Se la habían aprendido, palabra por palabra, a partir de sólo un fragmento a guitarra y voz subido a TikTok unos días antes.

En ese momento, en el rostro de Giovio se pudo leer que finalmente estaba viviendo el sueño que al norte del río Bravo se le había frustrado.

Nochecita de un viernes de diluvio en un local de barrio Reus, al que se accedía por una escalera… y luego otra escalera más. Antes de la hora marcada, una cuadra de fila esperaba paciente para entrar en este antro pequeño, para dejarlo rebosante hasta el fondo; tanto que ella repitió varias veces que si alguien se sentía sofocado, avisara.

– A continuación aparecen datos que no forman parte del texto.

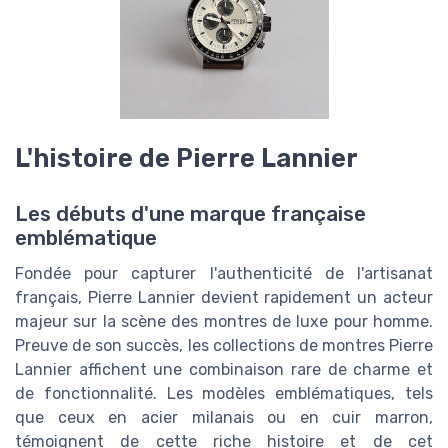
L'histoire de Pierre Lannier
Les débuts d'une marque française
emblématique
Fondée pour capturer l'authenticité de l'artisanat
français, Pierre Lannier devient rapidement un acteur
majeur sur la scène des montres de luxe pour homme.
Preuve de son succès, les collections de montres Pierre
Lannier affichent une combinaison rare de charme et
de fonctionnalité. Les modèles emblématiques, tels
que ceux en acier milanais ou en cuir marron,
témoignent de cette riche histoire et de cet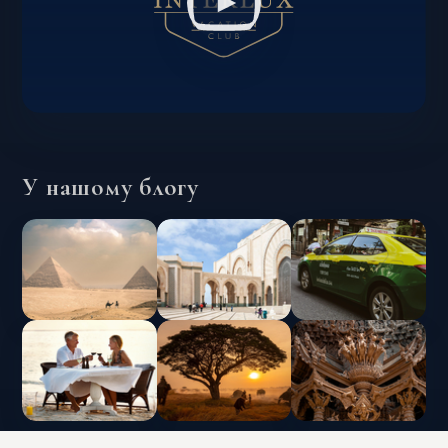
У нашому блогу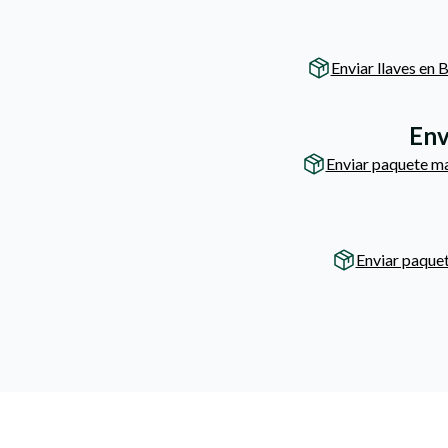
Enviar llaves en B
Env
Enviar paquete m
Enviar paque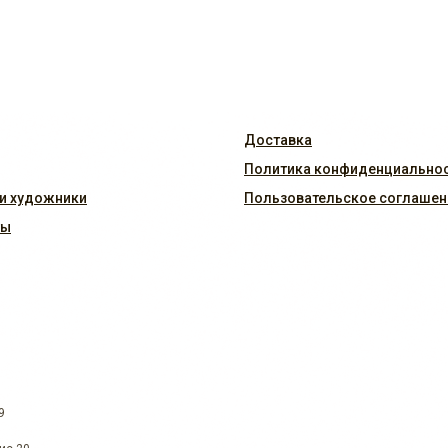
Доставка
Политика конфиденциально
и художники
Пользовательское соглашен
ты
9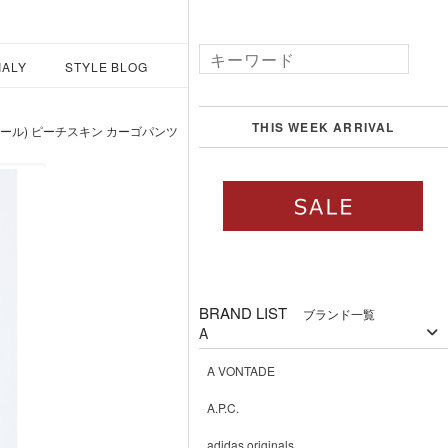
IALY
STYLE BLOG
THIS WEEK ARRIVAL
ェリテクール) ピーチスキン カーゴパンツ
BRAND LIST
ブランド一覧
A
A VONTADE
A.P.C.
adidas originals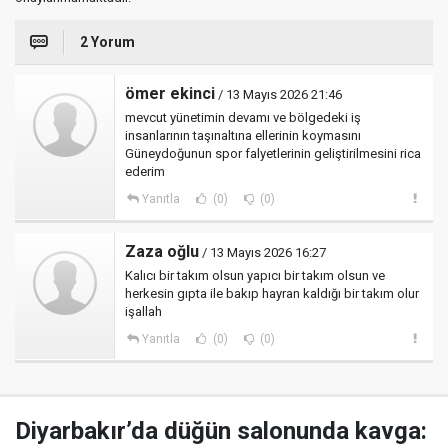
2 Yorum
ömer ekinci
/ 13 Mayıs 2026 21:46
mevcut yünetimin devamı ve bölgedeki iş
insanlarının taşınaltına ellerinin koymasını
Güneydoğunun spor falyetlerinin geliştirilmesini rica
ederim
Yanıtla
(0)
(0)
Zaza oğlu
/ 13 Mayıs 2026 16:27
Kalıcı bir takım olsun yapıcı bir takım olsun ve
herkesin gıpta ile bakıp hayran kaldığı bir takım olur
işallah
Yanıtla
(0)
(0)
Diyarbakır’da düğün salonunda kavga:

Era la listening party tanto del videoclip como de la versión completa de su nuevo sencillo, ese “American Dream” que se inspira en su pasaje por la ciudad que nunca duerme: se fue a estudiar comedia musical con 17 años, se desilusionó, le pasaron cosas que no querrá contar por las chicas menores presentes (el público era mayoritariamente femenino y de veinteañero a preadolescente, aunque, entre las que corearon los temas a los gritos, había alguna que otra entrada en la adultez).

Foto: @federicamph

Foto: @federicamph

Gente reunida para mirar un video en YouTube y ver a esta cantante pop hacer unos pocos temas en formato reducido. Gente —¡fans!— que se tomó el trabajo de aprenderse un TikTok de memoria.

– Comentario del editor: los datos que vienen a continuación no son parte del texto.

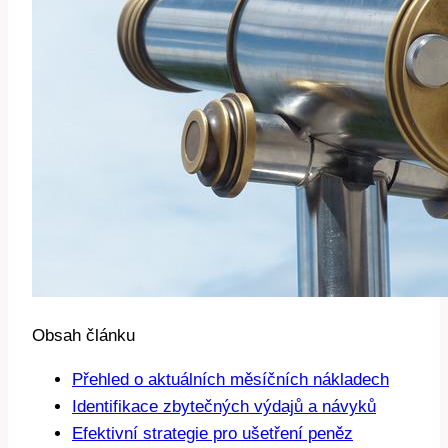
Obsah článku
Přehled o aktuálních měsíčních nákladech
Identifikace zbytečných výdajů a návyků
Efektivní strategie pro ušetření peněz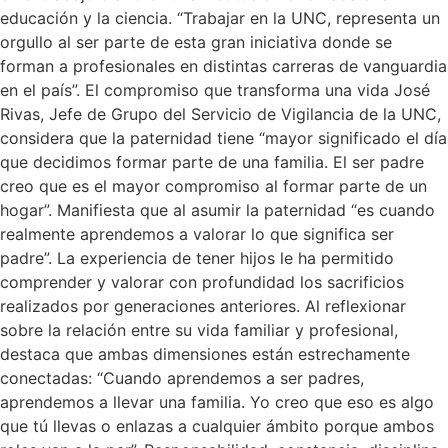
educación y la ciencia. “Trabajar en la UNC, representa un
orgullo al ser parte de esta gran iniciativa donde se
forman a profesionales en distintas carreras de vanguardia
en el país”. El compromiso que transforma una vida José
Rivas, Jefe de Grupo del Servicio de Vigilancia de la UNC,
considera que la paternidad tiene “mayor significado el día
que decidimos formar parte de una familia. El ser padre
creo que es el mayor compromiso al formar parte de un
hogar”. Manifiesta que al asumir la paternidad “es cuando
realmente aprendemos a valorar lo que significa ser
padre”. La experiencia de tener hijos le ha permitido
comprender y valorar con profundidad los sacrificios
realizados por generaciones anteriores. Al reflexionar
sobre la relación entre su vida familiar y profesional,
destaca que ambas dimensiones están estrechamente
conectadas: “Cuando aprendemos a ser padres,
aprendemos a llevar una familia. Yo creo que eso es algo
que tú llevas o enlazas a cualquier ámbito porque ambos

“Impresionante”, me dirá Giovio días más tarde por teléfono. Además estaba aliviada, porque con la lluvia había temido que no fuera nadie. Y confirmará: estaba, sí, en shock. Como telonera, en su corta carrera ha tocado para públicos mucho más masivos, aunque siempre de visitante. Acá estaba de local. No eran tantos, pero estaban ahí por y para ella.

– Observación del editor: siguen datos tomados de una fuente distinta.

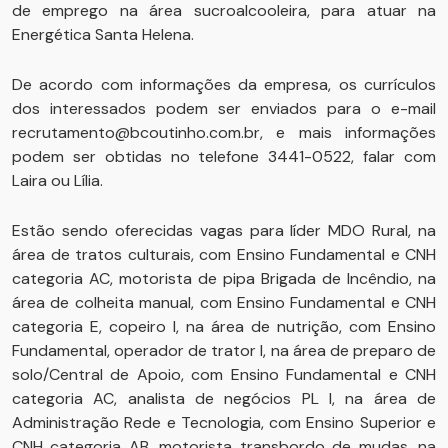
de emprego na área sucroalcooleira, para atuar na
Energética Santa Helena.
De acordo com informações da empresa, os currículos
dos interessados podem ser enviados para o e-mail
recrutamento@bcoutinho.com.br, e mais informações
podem ser obtidas no telefone 3441-0522, falar com
Laira ou Lília.
Estão sendo oferecidas vagas para líder MDO Rural, na
área de tratos culturais, com Ensino Fundamental e CNH
categoria AC, motorista de pipa Brigada de Incêndio, na
área de colheita manual, com Ensino Fundamental e CNH
categoria E, copeiro I, na área de nutrição, com Ensino
Fundamental, operador de trator I, na área de preparo de
solo/Central de Apoio, com Ensino Fundamental e CNH
categoria AC, analista de negócios PL I, na área de
Administração Rede e Tecnologia, com Ensino Superior e
CNH categoria AB, motorista transbordo de mudas, na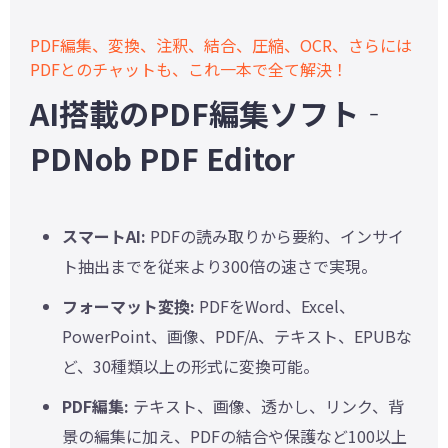
PDF編集、変換、注釈、結合、圧縮、OCR、さらには
PDFとのチャットも、これ一本で全て解決！
AI搭載のPDF編集ソフト‐
PDNob PDF Editor
スマートAI:
PDFの読み取りから要約、インサイ
ト抽出までを従来より300倍の速さで実現。
フォーマット変換:
PDFをWord、Excel、
PowerPoint、画像、PDF/A、テキスト、EPUBな
ど、30種類以上の形式に変換可能。
PDF編集:
テキスト、画像、透かし、リンク、背
景の編集に加え、PDFの結合や保護など100以上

Por más que fuera a escala reducida, se sentía como un mojón.

Tres cosas poco comunes: una artista pop uruguaya, un género perpetua y contradictoriamente under de este margen del río, en momentos en que las argentinas (Lali, Emilia, Tini, María Becerra) llenan estadios. Una listening party para estrenar un videoclip, con convocatoria full. Una inversión de pienso y recursos en puesta en escena, en una escena —valga la redundancia— local que nunca valoró demasiado dar show.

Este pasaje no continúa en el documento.